De Procureur-Generaal bij de
Hoge Raad der Nederlanden
1 Met de verhuurster (s.t. blz. 2) ga ik ervan uit dat dit een verschrijving is. Het huurcontract, overgelegd bij de inleidende dagvaarding, vermeldt als einddatum 31 augustus 2011 en deze datum is nimmer punt van geschil geweest.
2 De brief is overgelegd als productie 4 bij de inleidende dagvaarding en is door het hof geciteerd in rov. 1.5.
3 Overgelegd als productie 2 bij MvA.
4 Overgelegd als productie 9 bij de inleidende dagvaarding.
5 De brief is overgelegd als productie 3 bij MvG en is door het hof geciteerd in rov. 1.11.
6 Overgelegd als productie 7 bij MvA en door het hof geciteerd in rov. 1.14.
7 Overgelegd als productie 4 bij MvG.
8 Zie de vaststelling in rov. 1.16 van het bestreden arrest.
9 Verwezen wordt naar de CvR/CvA in reconventie, onder 29, en naar de CvD in reconventie, onder 6.4.
10 Verwezen wordt naar de MvG onder 3.11.
11 HR 13 maart 1981, NJ 1981, 635.
12 MvG onder 3.13 - 3.16. Overigens: de regel waarop de verhuurster doelt, te weten dat een specifieke bepaling in een overeenkomst gaat boven een bepaling in algemene voorwaarden, is geen (ongeschreven) rechtsregel, doch kan hooguit gelden als een gezichtspunt, dat bij de uitleg van de overeenkomst met behulp van het Haviltex-criterium in aanmerking kan worden genomen (HR 13 juni 2003, NJ 2003, 506).
13 Asser-Hartkamp 4-1, 2004, nr. 186. Het oude B.W. kende in art. 1440 nog het aanbod van gerede betaling, gevolgd door consignatie of bewaargeving.
14 Bij MvA onder 9.1 heeft de huurster gesteld dat zij het bedrag heeft overgemaakt "als zekerheidstelling van het eventueel door haar verschuldigde".
15 Bedoeld is: HR 1 februari 2002, NJ 2002, 120.
16 Zie de MvA, in het bijzonder onder 7.1.
17 Zie bijv. HR 25 februari 2000, NJ 2000, 471 m.nt. ARB; HR 8 februari 2002, NJ 2002, 284; HR 15 oktober 2004, NJ 2005, 141.
18 Asser-Hartkamp, 4-II, 2005, nrs. 320-322.
19 Vgl. HR 11 februari 2000, NJ 2000, 277, waarin beroep werd gedaan op "een enorme discrepantie".
20 HR 4 november 1988, NJ 1989, 244 m.nt. MMM. Zie voor een uitvoerige beschouwing, ook met rechtsvergelijkende gegevens: H.N. Schelhaas, Het boetebeding in het Europese contractenrecht, diss. 2004, i.h.b. blz. 452-463.

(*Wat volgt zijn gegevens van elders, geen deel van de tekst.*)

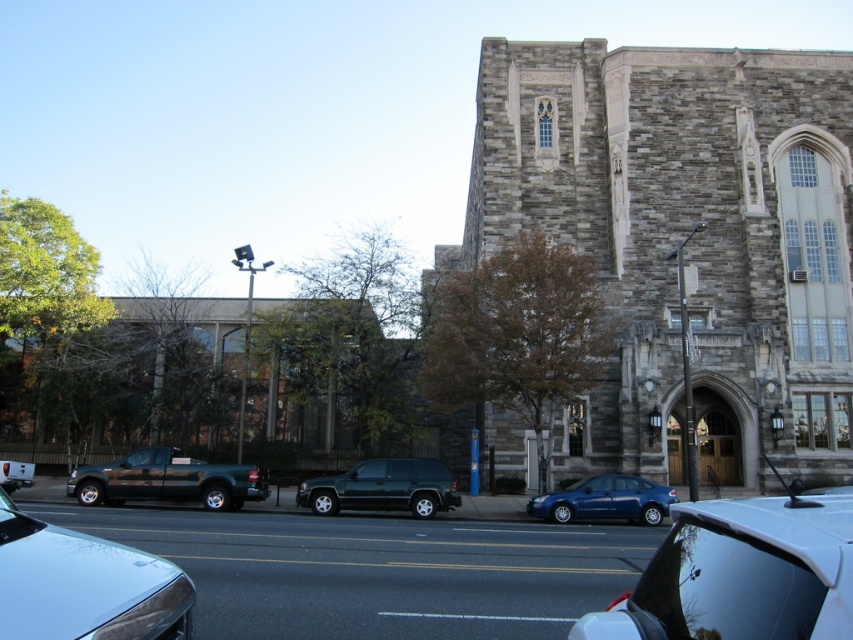 Question: Which object is the closest to the matte black truck at center-left?

Choices:
 (A) matte blue sedan at center
 (B) shiny silver sedan at lower left
 (C) gray stone church at center
 (D) metallic green truck at center-left

Answer: (D)

Question: Which object appears farthest from the camera in this image?

Choices:
 (A) matte black truck at center-left
 (B) shiny dark green suv at center

Answer: (A)

Question: Is metallic green truck at center-left smaller than matte blue sedan at center?

Choices:
 (A) yes
 (B) no

Answer: (B)

Question: Where is shiny silver sedan at lower left located in relation to shiny dark green suv at center in the image?

Choices:
 (A) left
 (B) right

Answer: (A)

Question: Can you confirm if metallic green truck at center-left is positioned below matte blue sedan at center?

Choices:
 (A) no
 (B) yes

Answer: (A)

Question: Which of these objects is positioned farthest from the matte black truck at center-left?

Choices:
 (A) metallic green truck at center-left
 (B) shiny dark green suv at center
 (C) shiny silver sedan at lower left
 (D) white glossy car at center

Answer: (D) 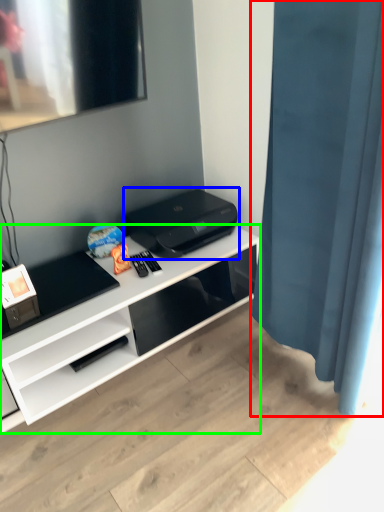 Question: Which is farther away from shower curtain (highlighted by a red box)? printer (highlighted by a blue box) or desk (highlighted by a green box)?

Choices:
 (A) printer
 (B) desk

Answer: (B) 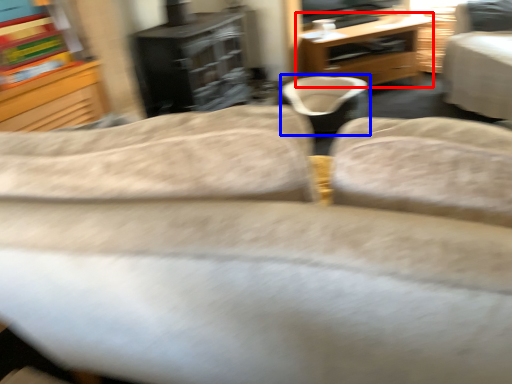 Question: Which of the following is the closest to the observer, desk (highlighted by a red box) or bean bag chair (highlighted by a blue box)?

Choices:
 (A) desk
 (B) bean bag chair

Answer: (B)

21 HR 13 februari 1998, NJ 1998, 725 m.nt. JH en HR 26 oktober 2001, NJ 2002, 595 m.nt. JH.
22 Verwezen wordt naar MvG, onder 6.1-6.3.
23 Vgl. HR 11 juli 2003, NJ 2003, 566, rov. 3.3.

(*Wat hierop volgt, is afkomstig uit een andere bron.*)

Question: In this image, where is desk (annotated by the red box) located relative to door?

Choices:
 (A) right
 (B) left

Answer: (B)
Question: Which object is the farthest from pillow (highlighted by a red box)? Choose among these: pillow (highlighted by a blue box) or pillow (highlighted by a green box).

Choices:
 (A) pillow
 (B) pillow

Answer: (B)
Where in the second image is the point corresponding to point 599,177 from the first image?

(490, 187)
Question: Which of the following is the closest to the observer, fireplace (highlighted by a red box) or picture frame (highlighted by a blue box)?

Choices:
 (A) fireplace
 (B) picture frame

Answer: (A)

24 Het rapport is te raadplegen via www.nvvr.org. Over de desbetreffende aanbeveling is het een en ander te doen geweest; zie daarover de conclusie van mijn ambtgenoot Huydecoper voor HR 11 juli 2003, NJ 2003, 566. Het Rapport Voorwerk kwam nadien nog ter sprake in HR 18 februari 2005, JBPr 2005, 36 m.nt. M.R. Ruygvoorn.